You may be able to pay for school, but you can’t buy class

April 19, 2012


When the recession began in the United States in the fall of 2008, American universities felt the hit in all of their main sources of revenue—fewer students able to pay high tuition, attendance down at sporting events, and donors contributing significantly less to endowments. Georgetown, for one, set priorities based on financial constraints by attempting to stifle staff layoffs and focusing alumni money on financial aid.

Other colleges, in direr budget straits than Georgetown, had to find other ways to cut costs and increase revenue. Many universities throughout the U.S. resolved to cancel hundreds of classes—in the process laying off adjunct professors and delaying hiring tenure-track positions. These decisions have caused remaining classes to grow overcrowded, reducing the amount of time each student gets with the professor.

Santa Monica College, however, has taken a different approach to addressing funding problems within the higher education system. Recently, the southern Californian college unveiled its new initiative to remain fiscally sound as well as classroom-conscious. As of summer 2012, the school will increase fees for its most popular summer courses in the hopes of both reducing the overcrowding in its lecture halls and increasing revenue. Santa Monica College currently charges 36 dollars per credit-hour; under the plan, the most popular summer courses would cost 180 dollars per credit hour, a five-fold increase. Theoretically, that money could be used to offset increases in tuition for lower-income students, but the college has not given precise plans about what the increased revenue will fund.

Though the proposal to charge students more money for popular college courses is a product of good intentions on the part of the college’s administration, it creates more problems than it seeks to resolve.

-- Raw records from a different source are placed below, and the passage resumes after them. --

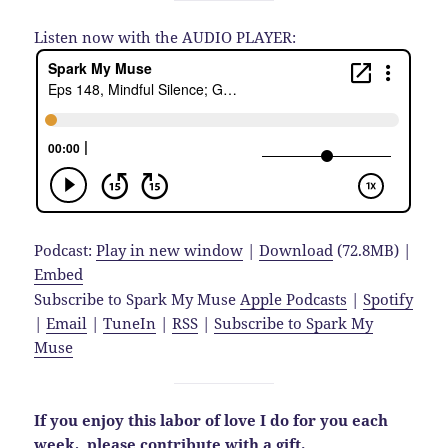
Listen now with the AUDIO PLAYER:
Podcast:
Play in new window
|
Download
(72.8MB) |
Embed
Subscribe to Spark My Muse
Apple Podcasts
|
Spotify
|
Email
|
TuneIn
|
RSS
|
Subscribe to Spark My
Muse
If you enjoy this labor of love I do for you each
week,
please contribute with a gift.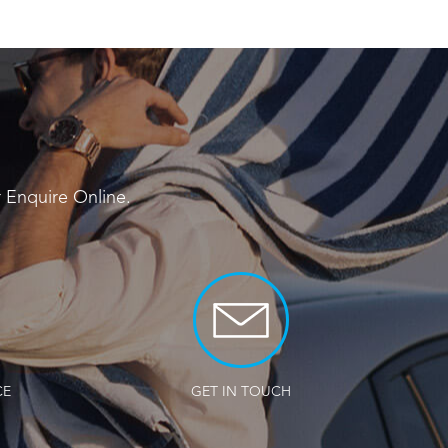
r
Enquire Online
.
CE
GET IN TOUCH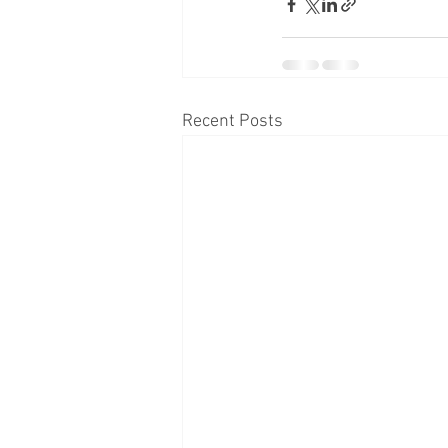
Recent Posts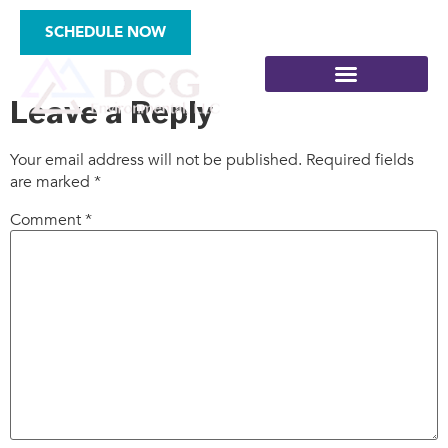
types-3
SCHEDULE NOW
Leave a Reply
Your email address will not be published.
Required fields
are marked
*
SITE ASSESSMENTS
Comment
*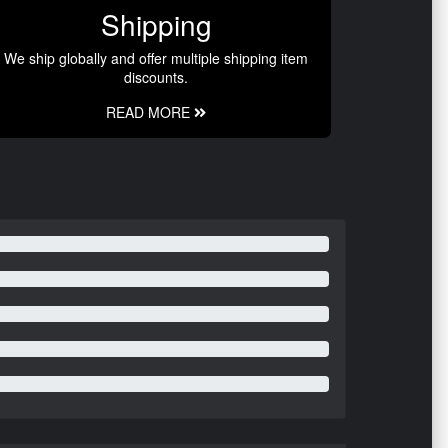
Shipping
We ship globally and offer multiple shipping item
discounts.
READ MORE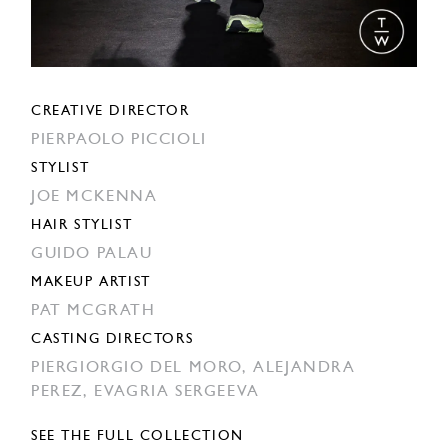
CREATIVE DIRECTOR
PIERPAOLO PICCIOLI
STYLIST
JOE MCKENNA
HAIR STYLIST
GUIDO PALAU
MAKEUP ARTIST
PAT MCGRATH
CASTING DIRECTORS
PIERGIORGIO DEL MORO,
ALEJANDRA
PEREZ,
EVAGRIA SERGEEVA
SEE THE FULL COLLECTION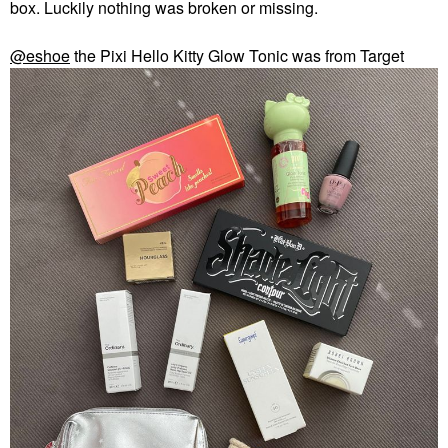
box. Luckily nothing was broken or missing.
@eshoe
the Pixi Hello Kitty Glow Tonic was from Target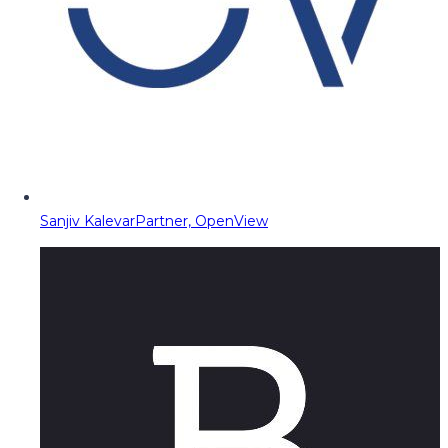
Sanjiv Kalevar
Partner, OpenView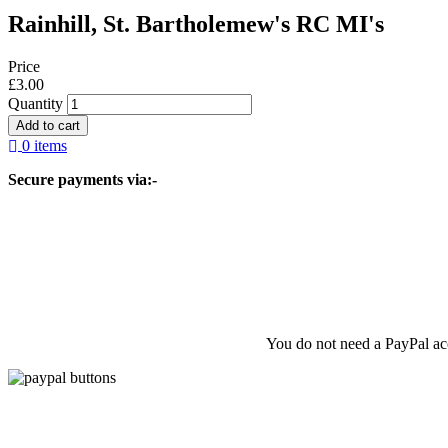
Rainhill, St. Bartholemew's RC MI's
Price
£3.00
Quantity
0 items
Secure payments via:-
You do not need a PayPal acc
© 2026 Liverpool & SW Lancashire FHS, All rights reserved.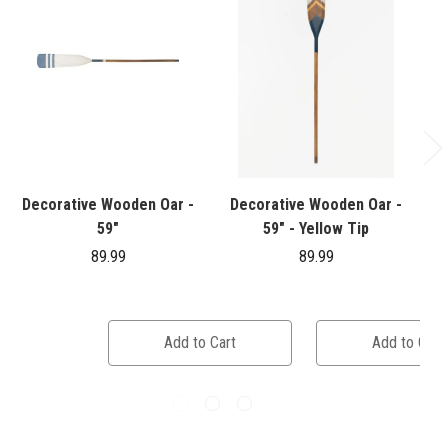
Decorative Wooden Oar -
Decorative Wooden Oar -
W
59"
59" - Yellow Tip
89.99
89.99
Add to Cart
Add to Cart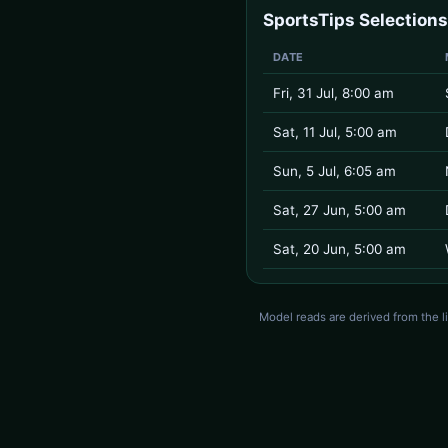
SportsTips Selections
DATE
Fri, 31 Jul, 8:00 am
Sat, 11 Jul, 5:00 am
Sun, 5 Jul, 6:05 am
Sat, 27 Jun, 5:00 am
Sat, 20 Jun, 5:00 am
Model reads are derived from the l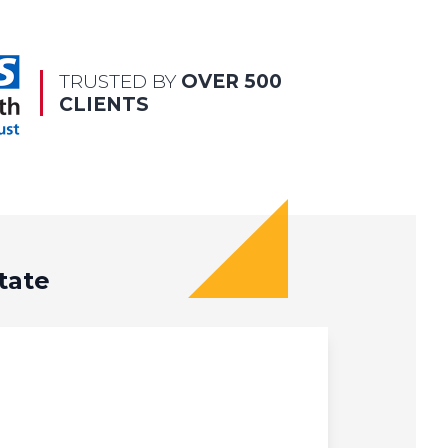
TRUSTED BY
OVER 500
CLIENTS
tate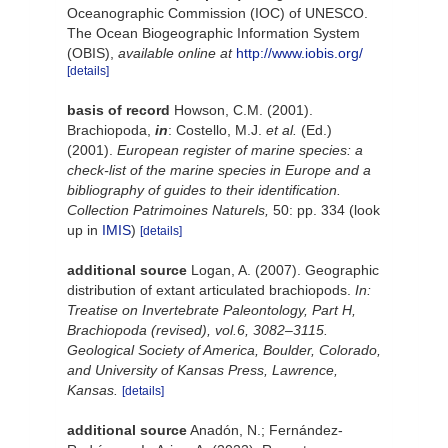
Oceanographic Commission (IOC) of UNESCO.
The Ocean Biogeographic Information System
(OBIS)
,
available online at
http://www.iobis.org/
[details]
basis of record
Howson, C.M. (2001).
Brachiopoda,
in
: Costello, M.J.
et al.
(Ed.)
(2001).
European register of marine species: a
check-list of the marine species in Europe and a
bibliography of guides to their identification.
Collection Patrimoines Naturels,
50: pp. 334
(look
up in
IMIS
)
[details]
additional source
Logan, A. (2007). Geographic
distribution of extant articulated brachiopods.
In:
Treatise on Invertebrate Paleontology, Part H,
Brachiopoda (revised), vol.6, 3082–3115.
Geological Society of America, Boulder, Colorado,
and University of Kansas Press, Lawrence,
Kansas.
[details]
additional source
Anadón, N.; Fernández-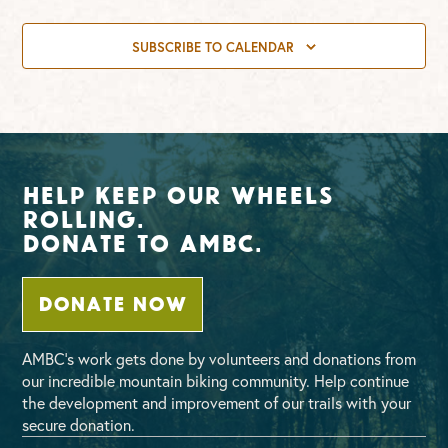
SUBSCRIBE TO CALENDAR
Help Keep Our Wheels
Rolling.
Donate To AMBC.
DONATE NOW
AMBC’s work gets done by volunteers and donations from
our incredible mountain biking community. Help continue
the development and improvement of our trails with your
secure donation.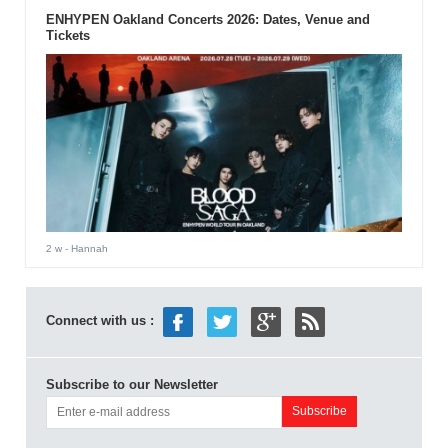
ENHYPEN Oakland Concerts 2026: Dates, Venue and
Tickets
2 w
- Hannah
Connect with us :
Subscribe to our Newsletter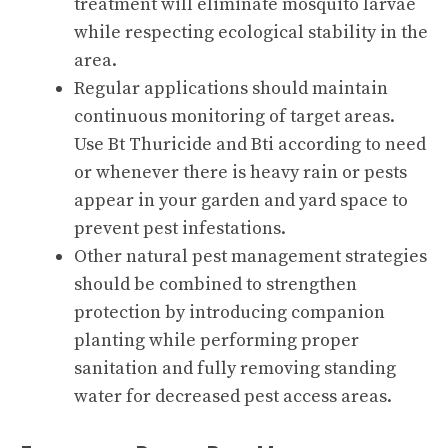
treatment will eliminate mosquito larvae
while respecting ecological stability in the
area.
Regular applications should maintain
continuous monitoring of target areas.
Use Bt Thuricide and Bti according to need
or whenever there is heavy rain or pests
appear in your garden and yard space to
prevent pest infestations.
Other natural pest management strategies
should be combined to strengthen
protection by introducing companion
planting while performing proper
sanitation and fully removing standing
water for decreased pest access areas.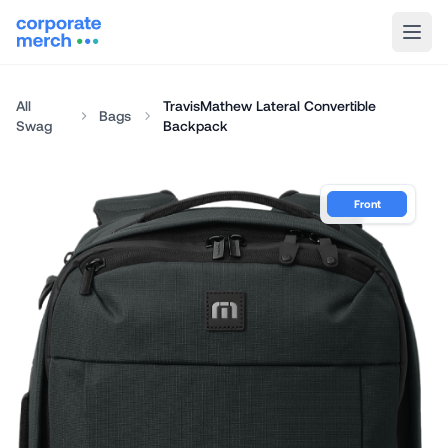
All
TravisMathew Lateral Convertible
Bags
Swag
Backpack
Front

For one, many college courses that students need to meet job and graduation requirements fill up quickly, leaving many late registrants disappointed. These students often find themselves in classes that cater to neither their needs nor the requirements of their own degrees. As a result, many of them end up paying for an education that is not necessarily structured towards practical career development. Those students who would be able to register for pricier courses are not necessarily more experienced, knowledgeable, or deserving, but rather just more wealthy.
For example, some of the largest classes across the United States are introductory biology, chemistry, and other pre-medicine or pre-pharmacy classes. If only wealthy students can register for these popular classes, then how can students in lower income brackets break the cycle of poverty? Education is the key to personal and societal advancement, and gouging students is not the way to move the country forward.

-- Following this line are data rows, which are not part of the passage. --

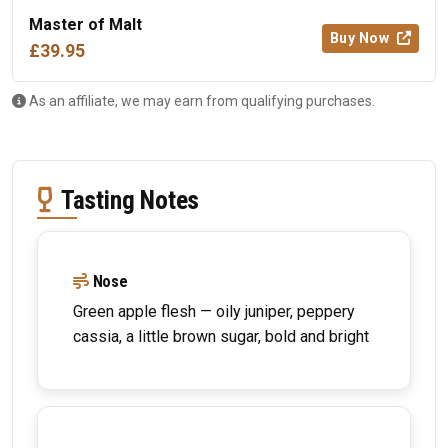
Master of Malt
Buy Now
£39.95
As an affiliate, we may earn from qualifying purchases.
Tasting Notes
Nose
Green apple flesh — oily juniper, peppery
cassia, a little brown sugar, bold and bright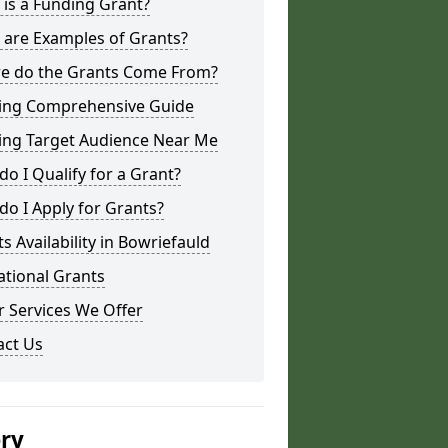
is a Funding Grant?
 are Examples of Grants?
e do the Grants Come From?
ing Comprehensive Guide
ing Target Audience Near Me
o I Qualify for a Grant?
o I Apply for Grants?
s Availability in Bowriefauld
ational Grants
 Services We Offer
act Us
ery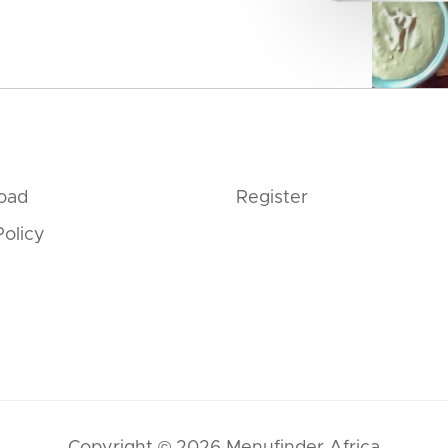
oad
Register
Policy
Copyright © 2026 Menufinder Africa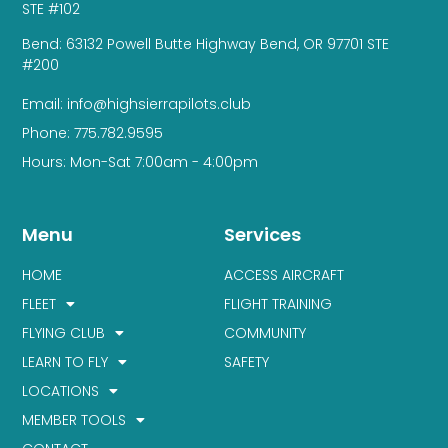
STE #102
Bend: 63132 Powell Butte Highway Bend, OR 97701 STE
#200
Email: info@highsierrapilots.club
Phone: 775.782.9595
Hours: Mon-Sat 7:00am - 4:00pm
Menu
Services
HOME
ACCESS AIRCRAFT
FLEET
FLIGHT TRAINING
FLYING CLUB
COMMUNITY
LEARN TO FLY
SAFETY
LOCATIONS
MEMBER TOOLS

This misguided policy divides students on economic grounds alone, and, as a result, goes against the fundamental values of the United States’s education system. There is no guarantee that hiked fees in the summer and winter will meet the demand threshold—overcrowding may simply proliferate in the fall and spring semesters, causing class fees to continue growing in a never-ending counterproductive cycle. Students, especially immigrants and low-income family students in community-college classes, may be forced to drop out or delay their college educations in hopes of earning more money.

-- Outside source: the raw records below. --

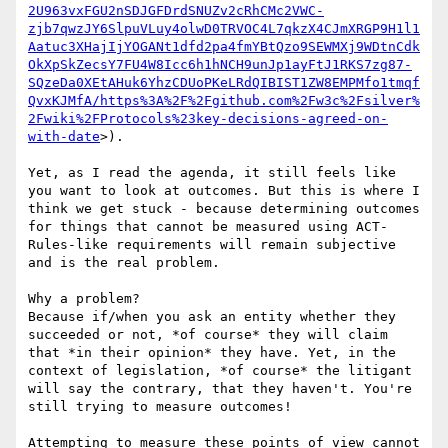
2U963vxFGU2nSDJGFDrdSNUZv2cRhCMc2VWC-
zjb7qwzJY6SlpuVLuy4olwD0TRVOC4L7qkzX4CJmXRGP9H1l1
Aatuc3XHajIjYOGANt1dfd2pa4fmYBtQzo9SEWMXj9WDtnCdk
OkXpSkZecsY7FU4W8Icc6h1hNCH9unJp1ayFtJ1RKS7zg87-
SQzeDa0XEtAHuk6YhzCDUoPKeLRdQIBIST1ZW8EMPMfo1tmqf
QvxKJMfA/https%3A%2F%2Fgithub.com%2Fw3c%2Fsilver%
2Fwiki%2FProtocols%23key-decisions-agreed-on-
with-date
>).

Yet, as I read the agenda, it still feels like 
you want to look at outcomes. But this is where I 
think we get stuck - because determining outcomes 
for things that cannot be measured using ACT-
Rules-like requirements will remain subjective 
and is the real problem.

Why a problem?

Because if/when you ask an entity whether they 
succeeded or not, *of course* they will claim 
that *in their opinion* they have. Yet, in the 
context of legislation, *of course* the litigant 
will say the contrary, that they haven't. You're 
still trying to measure outcomes!

Attempting to measure these points of view cannot 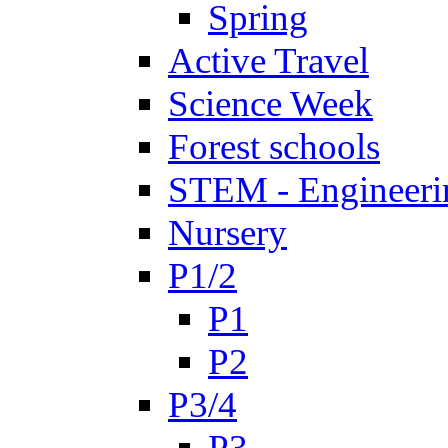
Spring
Active Travel
Science Week
Forest schools
STEM - Engineeri
Nursery
P1/2
P1
P2
P3/4
P3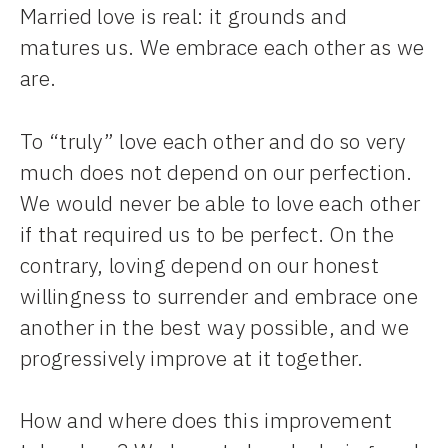
Married love is real: it grounds and
matures us. We embrace each other as we
are.
To “truly” love each other and do so very
much does not depend on our perfection.
We would never be able to love each other
if that required us to be perfect. On the
contrary, loving depend on our honest
willingness to surrender and embrace one
another in the best way possible, and we
progressively improve at it together.
How and where does this improvement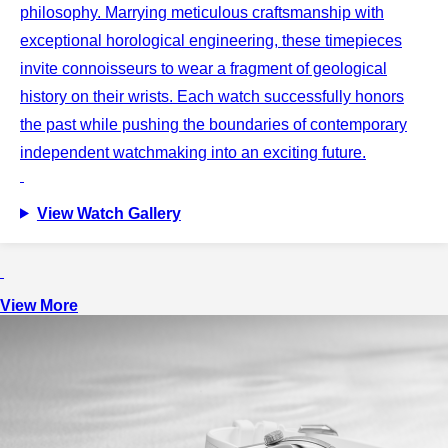
philosophy. Marrying meticulous craftsmanship with
exceptional horological engineering, these timepieces
invite connoisseurs to wear a fragment of geological
history on their wrists. Each watch successfully honors
the past while pushing the boundaries of contemporary
independent watchmaking into an exciting future.
View Watch Gallery
View More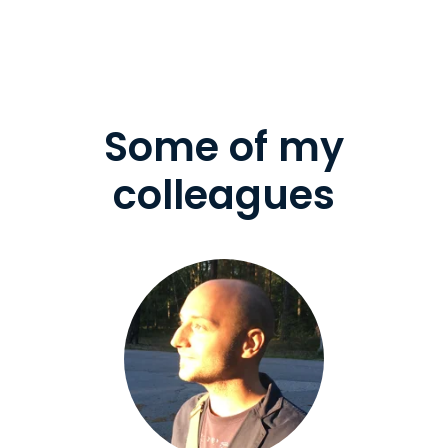
Some of my
colleagues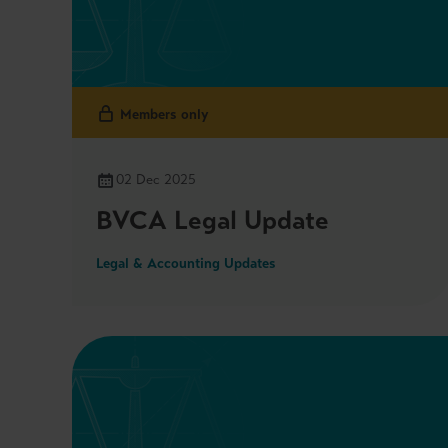
Members only
02 Dec 2025
BVCA Legal Update
Legal & Accounting Updates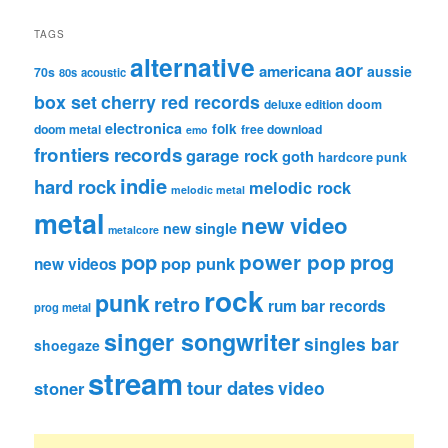
TAGS
alternative
aor
americana
aussie
70s
80s
acoustic
box set
cherry red records
deluxe edition
doom
electronica
folk
doom metal
free download
emo
frontiers records
garage rock
goth
hardcore punk
indie
hard rock
melodic rock
melodic metal
metal
new video
new single
metalcore
pop
power pop
prog
pop punk
new videos
rock
punk
retro
rum bar records
prog metal
singer songwriter
singles bar
shoegaze
stream
tour dates
video
stoner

Earlier this year, President Obama proposed a plan to slow increases in college tuition by cutting federal funding to colleges that continuously increase tuition, incentivizing steady rates. His plan places the responsibility to keep costs down squarely on the colleges themselves, the institutions which actually have the power to keep college affordable. Santa Monica College is ultimately using its power to hike tuition rates in the present to favor of a positive economic and educational result in the future that may not necessarily occur. Its proposal has intentions, but it is lowering the quality and opportunity for education in the United States.